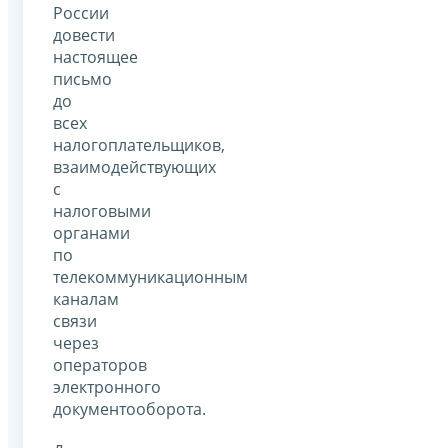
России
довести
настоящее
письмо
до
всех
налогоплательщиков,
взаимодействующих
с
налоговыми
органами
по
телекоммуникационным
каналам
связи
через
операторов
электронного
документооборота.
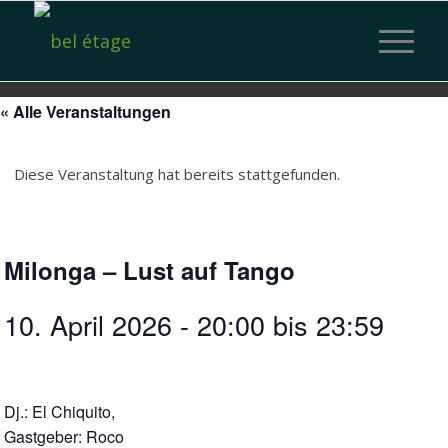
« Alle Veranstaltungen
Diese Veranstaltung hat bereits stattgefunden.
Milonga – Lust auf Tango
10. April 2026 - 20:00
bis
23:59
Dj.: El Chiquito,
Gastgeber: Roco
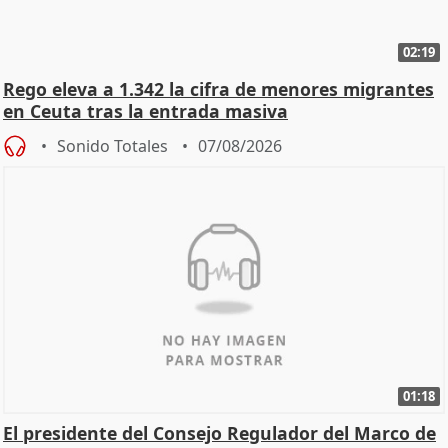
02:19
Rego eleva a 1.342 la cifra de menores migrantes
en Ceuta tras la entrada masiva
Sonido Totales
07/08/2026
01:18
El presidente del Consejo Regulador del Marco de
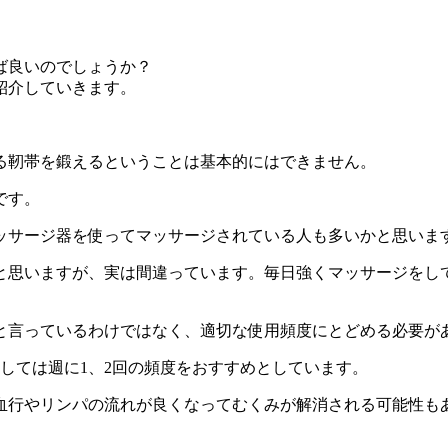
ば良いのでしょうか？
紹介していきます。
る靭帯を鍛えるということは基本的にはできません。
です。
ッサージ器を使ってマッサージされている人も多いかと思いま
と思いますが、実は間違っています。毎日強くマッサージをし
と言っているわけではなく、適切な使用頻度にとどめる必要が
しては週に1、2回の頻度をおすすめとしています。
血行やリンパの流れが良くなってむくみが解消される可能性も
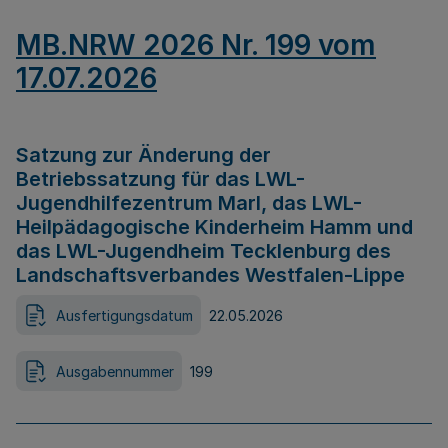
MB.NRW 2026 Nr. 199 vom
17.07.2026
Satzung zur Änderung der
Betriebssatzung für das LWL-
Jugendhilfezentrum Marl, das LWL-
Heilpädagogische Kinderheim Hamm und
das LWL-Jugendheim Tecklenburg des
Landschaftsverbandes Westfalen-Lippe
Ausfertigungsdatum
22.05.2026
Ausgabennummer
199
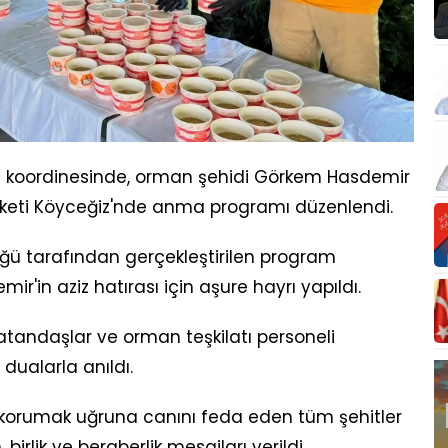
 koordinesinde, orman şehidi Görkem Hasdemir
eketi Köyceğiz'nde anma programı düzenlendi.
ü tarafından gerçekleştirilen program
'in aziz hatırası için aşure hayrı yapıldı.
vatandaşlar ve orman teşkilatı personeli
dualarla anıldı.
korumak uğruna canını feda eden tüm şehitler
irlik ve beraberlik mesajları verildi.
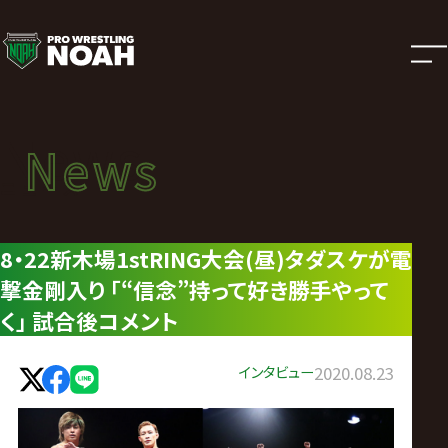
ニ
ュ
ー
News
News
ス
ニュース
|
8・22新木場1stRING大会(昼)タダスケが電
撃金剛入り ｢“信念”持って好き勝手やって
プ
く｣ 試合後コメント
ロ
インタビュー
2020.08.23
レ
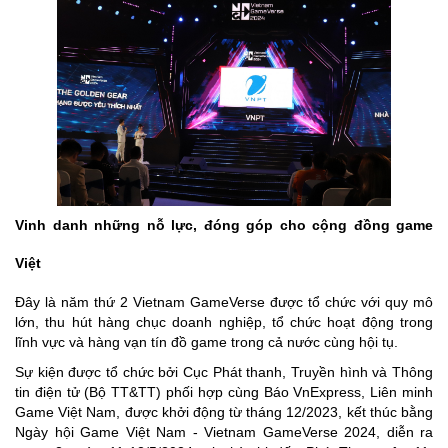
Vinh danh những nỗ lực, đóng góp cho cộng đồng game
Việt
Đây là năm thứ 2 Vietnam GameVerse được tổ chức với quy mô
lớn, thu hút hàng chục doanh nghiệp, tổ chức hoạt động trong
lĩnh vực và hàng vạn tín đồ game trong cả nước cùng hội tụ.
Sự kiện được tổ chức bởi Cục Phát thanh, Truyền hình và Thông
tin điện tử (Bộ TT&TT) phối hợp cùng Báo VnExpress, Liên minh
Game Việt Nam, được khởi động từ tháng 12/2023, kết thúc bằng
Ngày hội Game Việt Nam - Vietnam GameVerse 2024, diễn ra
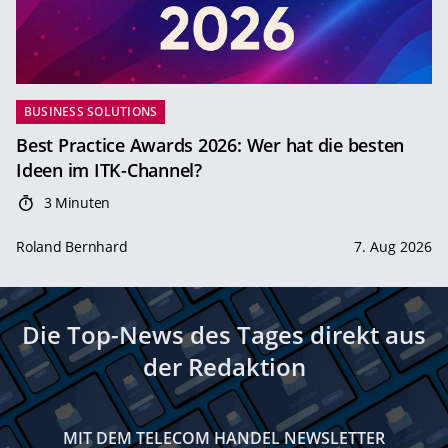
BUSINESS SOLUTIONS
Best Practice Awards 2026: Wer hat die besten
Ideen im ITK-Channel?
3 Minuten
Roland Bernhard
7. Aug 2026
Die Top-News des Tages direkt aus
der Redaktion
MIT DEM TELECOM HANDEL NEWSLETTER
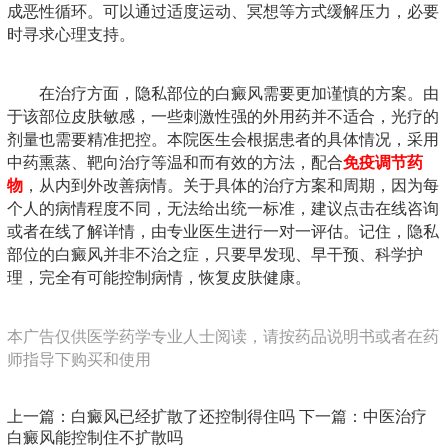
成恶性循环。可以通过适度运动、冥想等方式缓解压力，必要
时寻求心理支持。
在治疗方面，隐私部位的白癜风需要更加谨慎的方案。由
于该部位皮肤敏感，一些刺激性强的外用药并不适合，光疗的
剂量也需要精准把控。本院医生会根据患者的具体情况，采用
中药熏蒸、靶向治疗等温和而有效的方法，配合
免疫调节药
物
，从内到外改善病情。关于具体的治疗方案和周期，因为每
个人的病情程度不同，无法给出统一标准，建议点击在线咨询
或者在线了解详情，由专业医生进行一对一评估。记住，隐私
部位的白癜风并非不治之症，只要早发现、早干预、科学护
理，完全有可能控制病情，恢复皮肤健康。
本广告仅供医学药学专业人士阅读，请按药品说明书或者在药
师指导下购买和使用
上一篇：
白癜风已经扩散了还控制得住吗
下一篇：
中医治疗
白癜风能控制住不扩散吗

###

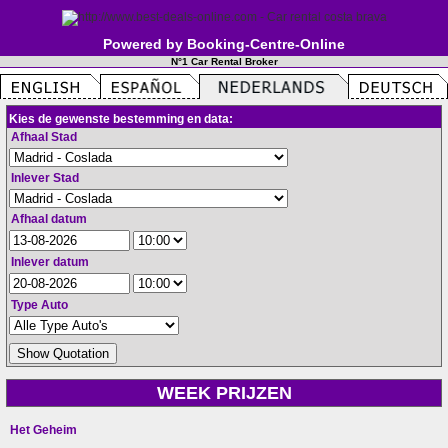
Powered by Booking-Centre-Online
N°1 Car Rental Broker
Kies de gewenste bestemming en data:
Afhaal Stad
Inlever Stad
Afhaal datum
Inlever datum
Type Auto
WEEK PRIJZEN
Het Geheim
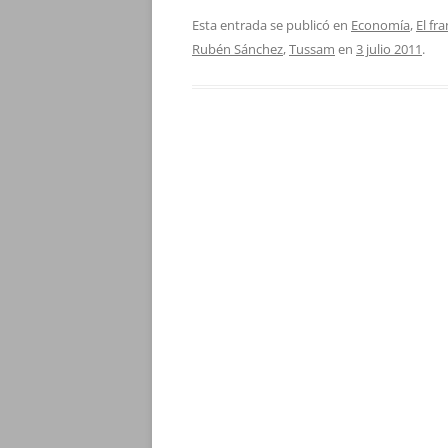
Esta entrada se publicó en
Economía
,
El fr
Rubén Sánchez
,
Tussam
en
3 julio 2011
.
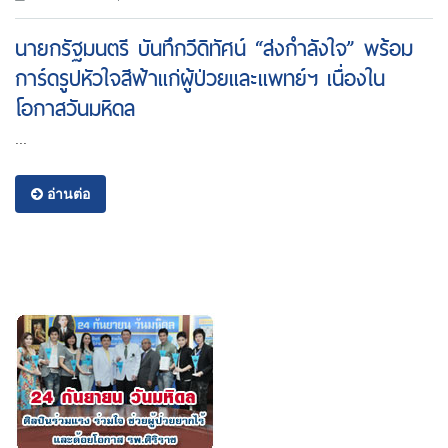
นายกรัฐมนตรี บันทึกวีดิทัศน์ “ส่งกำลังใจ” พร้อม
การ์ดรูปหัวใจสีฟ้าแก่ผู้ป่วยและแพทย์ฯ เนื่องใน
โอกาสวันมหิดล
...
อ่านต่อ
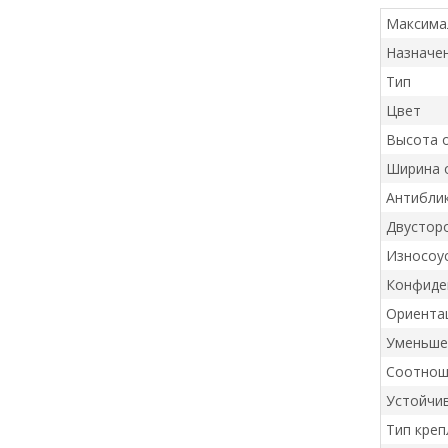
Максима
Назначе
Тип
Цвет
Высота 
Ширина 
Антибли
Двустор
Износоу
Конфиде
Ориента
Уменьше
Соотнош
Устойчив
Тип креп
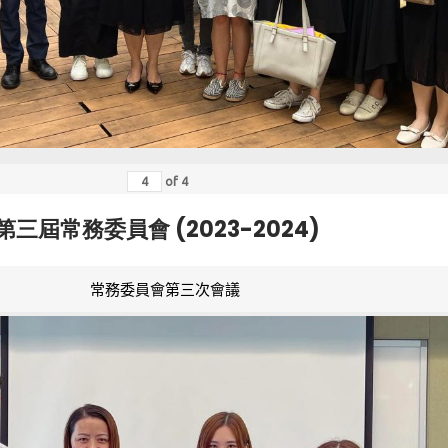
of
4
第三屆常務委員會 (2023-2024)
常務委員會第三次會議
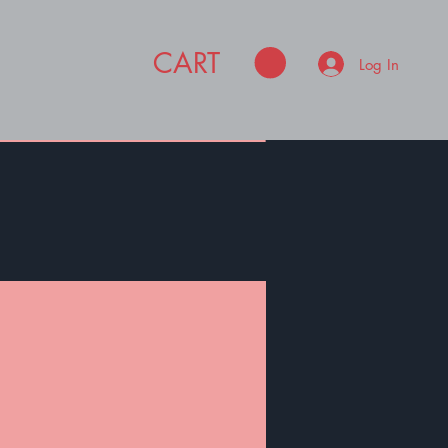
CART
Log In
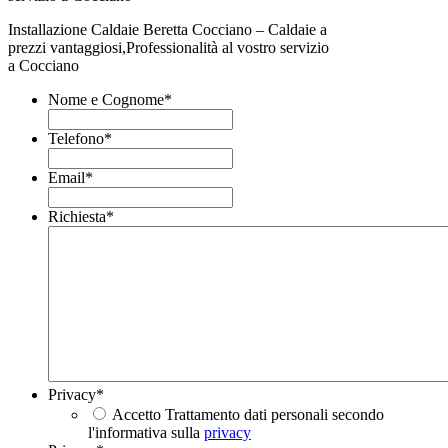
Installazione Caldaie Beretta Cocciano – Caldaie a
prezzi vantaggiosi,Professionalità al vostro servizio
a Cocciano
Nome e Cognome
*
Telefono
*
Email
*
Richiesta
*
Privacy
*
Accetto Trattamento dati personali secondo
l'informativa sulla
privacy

###

### Assignment
Print from the line containing "en Ceuta tras la entrada masiva" through the line containing "在治疗方面，隐私部位的白癜风需要更加谨慎的方案。由" in the data above, exactly as the lines stand, and omit every picture.

### Output of the exercise
en Ceuta tras la entrada masiva
Sonido Totales
07/08/2026
01:18
El presidente del Consejo Regulador del Marco de
ば良いのでしょうか？
紹介していきます。
る靭帯を鍛えるということは基本的にはできません。
です。
ッサージ器を使ってマッサージされている人も多いかと思いま
と思いますが、実は間違っています。毎日強くマッサージをし
と言っているわけではなく、適切な使用頻度にとどめる必要が
しては週に1、2回の頻度をおすすめとしています。
血行やリンパの流れが良くなってむくみが解消される可能性も
MB.NRW 2026 Nr. 199 vom
17.07.2026
Satzung zur Änderung der
Betriebssatzung für das LWL-
Jugendhilfezentrum Marl, das LWL-
Heilpädagogische Kinderheim Hamm und
das LWL-Jugendheim Tecklenburg des
Landschaftsverbandes Westfalen-Lippe
Ausfertigungsdatum
22.05.2026
Ausgabennummer
199
 koordinesinde, orman şehidi Görkem Hasdemir
eketi Köyceğiz'nde anma programı düzenlendi.
ü tarafından gerçekleştirilen program
'in aziz hatırası için aşure hayrı yapıldı.
vatandaşlar ve orman teşkilatı personeli
dualarla anıldı.
korumak uğruna canını feda eden tüm şehitler
irlik ve beraberlik mesajları verildi.
ニ
ュ
ー
News
News
ス
ニュース
|
8・22新木場1stRING大会(昼)タダスケが電
撃金剛入り ｢“信念”持って好き勝手やって
プ
く｣ 試合後コメント
ロ
インタビュー
2020.08.23
レ
Vinh danh những nỗ lực, đóng góp cho cộng đồng game
Việt
Đây là năm thứ 2 Vietnam GameVerse được tổ chức với quy mô
lớn, thu hút hàng chục doanh nghiệp, tổ chức hoạt động trong
lĩnh vực và hàng vạn tín đồ game trong cả nước cùng hội tụ.
Sự kiện được tổ chức bởi Cục Phát thanh, Truyền hình và Thông
tin điện tử (Bộ TT&TT) phối hợp cùng Báo VnExpress, Liên minh
Game Việt Nam, được khởi động từ tháng 12/2023, kết thúc bằng
Ngày hội Game Việt Nam - Vietnam GameVerse 2024, diễn ra
BUSINESS SOLUTIONS
Best Practice Awards 2026: Wer hat die besten
Ideen im ITK-Channel?
3 Minuten
Roland Bernhard
7. Aug 2026
Die Top-News des Tages direkt aus
der Redaktion
MIT DEM TELECOM HANDEL NEWSLETTER
成恶性循环。可以通过适度运动、冥想等方式缓解压力，必要
时寻求心理支持。
在治疗方面，隐私部位的白癜风需要更加谨慎的方案。由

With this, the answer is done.